For your second question, if you want to construct a Heisenberg group in a coordinate free way, you take any projective $R$-module with a symplectic form, and define the central extension of $M$ by $R$ by taking the 2-cocycle to be the form you chose. Since bilinearity implies the cocycle condition, this construction is a functor on symplectic modules over a commutative ring, i.e., module symplectomorphisms are taken to group isomorphisms. This is essentially the same as your first construction, but with $\omega$ instead of $\frac12\omega$. This construction can be generalized to the setting of schemes and similar objects by using locally free sheaves, and one may also twist the center $R$ to be a line bundle - this appears, e.g., in the beginning of Lysenko's paper on metaplectic bundles.

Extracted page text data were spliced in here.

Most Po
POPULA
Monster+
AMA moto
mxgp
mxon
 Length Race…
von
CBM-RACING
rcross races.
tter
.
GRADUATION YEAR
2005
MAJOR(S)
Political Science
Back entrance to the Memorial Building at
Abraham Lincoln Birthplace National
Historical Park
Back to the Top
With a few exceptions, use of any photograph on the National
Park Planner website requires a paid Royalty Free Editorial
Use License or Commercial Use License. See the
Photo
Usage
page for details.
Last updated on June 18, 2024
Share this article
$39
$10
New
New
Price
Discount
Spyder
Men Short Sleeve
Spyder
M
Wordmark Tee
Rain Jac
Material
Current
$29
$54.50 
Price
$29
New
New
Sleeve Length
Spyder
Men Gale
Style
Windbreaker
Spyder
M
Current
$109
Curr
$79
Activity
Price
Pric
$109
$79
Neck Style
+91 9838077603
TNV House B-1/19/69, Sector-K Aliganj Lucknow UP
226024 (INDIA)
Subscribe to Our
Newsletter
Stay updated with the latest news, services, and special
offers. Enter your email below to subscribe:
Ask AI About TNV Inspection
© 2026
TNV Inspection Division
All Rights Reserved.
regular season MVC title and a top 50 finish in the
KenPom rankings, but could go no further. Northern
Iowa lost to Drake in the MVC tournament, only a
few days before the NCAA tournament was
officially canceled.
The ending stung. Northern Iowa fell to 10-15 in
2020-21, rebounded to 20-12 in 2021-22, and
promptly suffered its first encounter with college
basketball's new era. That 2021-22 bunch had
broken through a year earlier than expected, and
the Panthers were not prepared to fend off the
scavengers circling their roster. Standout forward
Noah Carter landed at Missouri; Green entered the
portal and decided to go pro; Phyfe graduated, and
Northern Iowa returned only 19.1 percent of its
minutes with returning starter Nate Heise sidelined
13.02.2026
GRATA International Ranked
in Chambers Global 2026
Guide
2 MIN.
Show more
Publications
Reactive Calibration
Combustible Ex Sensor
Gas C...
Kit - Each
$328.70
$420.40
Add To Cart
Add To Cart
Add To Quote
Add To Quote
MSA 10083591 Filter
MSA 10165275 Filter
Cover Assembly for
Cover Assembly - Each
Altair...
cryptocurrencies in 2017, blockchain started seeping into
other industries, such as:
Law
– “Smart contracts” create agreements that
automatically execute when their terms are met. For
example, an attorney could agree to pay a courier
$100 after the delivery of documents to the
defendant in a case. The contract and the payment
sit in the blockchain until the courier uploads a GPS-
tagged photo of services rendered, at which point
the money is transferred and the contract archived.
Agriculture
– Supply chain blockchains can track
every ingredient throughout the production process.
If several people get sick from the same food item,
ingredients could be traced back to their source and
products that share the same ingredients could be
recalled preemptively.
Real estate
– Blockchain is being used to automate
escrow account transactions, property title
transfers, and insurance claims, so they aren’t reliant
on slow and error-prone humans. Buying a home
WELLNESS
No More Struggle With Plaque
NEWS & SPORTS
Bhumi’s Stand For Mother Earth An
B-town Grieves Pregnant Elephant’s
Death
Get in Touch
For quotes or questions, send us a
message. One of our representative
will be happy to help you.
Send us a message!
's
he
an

If $2$ is invertible in $R$, then one may consider the cocycle $\frac12\omega$ instead of $\omega$, and there is a straightforward isomorphism between the central extensions as groups, given by dilating the center. If your reason for wanting the $\frac12$ normalization is so you can have compatibility with exponentiation, then that reason disappears when working in small characteristic, where exponentiation doesn't make sense.

To answer your first question in a little more generality, we need to consider a projective $R$-module $M$ equipped with a symplectic form $\omega$ and a polarization $M \cong U \oplus U^\ast$, where $U^\ast = \operatorname{Hom}_R(U,R)$ and both $U$ and $U^\ast$ are isotropic. Given these data, you may construct a group of $3 \times 3$ upper-triangular matrices $\left( \begin{smallmatrix} 1 & u & r \\ 0 & 1 & \phi \\ 0 & 0 & 1 \end{smallmatrix} \right)$, where $u$ ranges over elements of $U$, $\phi$ ranges over elements of $U^\ast$, and $r$ ranges over elements of $R$. The multiplication between elements of $U$ and $U^\ast$ is given by the duality pairing: $u\phi = \phi(u)$. It is straightforward to check that this gives you the same 2-cocycle as the symplectic form. In particular, the central extension is independent of the choice of polarization.

When $R$ is a field, polarizations always exist for symplectic vector spaces. This can be proved by showing that you can always extend an isotropic space and its dual by adding basis vectors, if the spaces are not Lagrangian.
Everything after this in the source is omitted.